Speed up the monolith building a smart reverse proxy in Go

GitLab is a ruby on rails application, but this didn’t prevent us from having fun with Go. Learn how we decomposed our monolith by writing a smart reverse proxy in Go that handles I/O intensive operations. A technique that every web app can use, regardless of the company stack.

Abstract

GitLab is a ruby on rails application, but this didn’t prevent us from having fun with Go. Learn how we decomposed our monolith by writing a smart reverse proxy in Go that handles I/O intensive operations. A technique that every web app can use, regardless of the company stack.
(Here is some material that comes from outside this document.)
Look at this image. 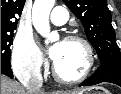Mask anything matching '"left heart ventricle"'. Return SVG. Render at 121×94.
<instances>
[{"label": "left heart ventricle", "mask_w": 121, "mask_h": 94, "mask_svg": "<svg viewBox=\"0 0 121 94\" xmlns=\"http://www.w3.org/2000/svg\"><path fill=\"white\" fill-rule=\"evenodd\" d=\"M86 54L78 42H62L58 58L54 61L58 72L66 78L79 75L85 66Z\"/></svg>", "instance_id": "1"}]
</instances>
We set a deadline for releasing a cloud-native version of GitLab and put a team of engineers to work planning the helm charts, splitting several components into independently scalable PODs. The team faced a few challenges. GitLab’s main codebase is written in Ruby, which has a global interpreter lock. We relied on NFS to asynchronously upload files from our workers fleet. Removing shared file system by uploading directly from the controller was not an option. We wanted to move to an object storage based solution, but that was a paid feature and we had to port it to the open-source codebase. Oh, we also needed to make sure the rest of our engineers could keep shipping new features at our regular monthly cadence. At the same time, we were planning our infrastructure migration from Azure to Google Cloud. Removing this intermediate state, where a file is on GitLab server NFS but not yet uploaded to the object storage, would have made the migration a lot easier. We had to remove the NFS dependency to make GitLab easily deployable on Kubernetes and we needed a performant multi-cloud object storage uploader viable also for on-prem installations, a solution that would work for a single server setup up to gitlab.com scale. Luckily we already had written workhorse, a smart reverse proxy written in Go for handling git operations. It was time to extend workhorse capabilities leveraging the full power of goroutines. We had a plan, but the devil is in the detail. Allow me to guide you through this journey. During the talk I’ll tell you how a ruby-on-rails company began to write Go code, how we implemented an object storage uploader inside our proxy, the problems we faced, and tradeoffs we took to deliver this in time.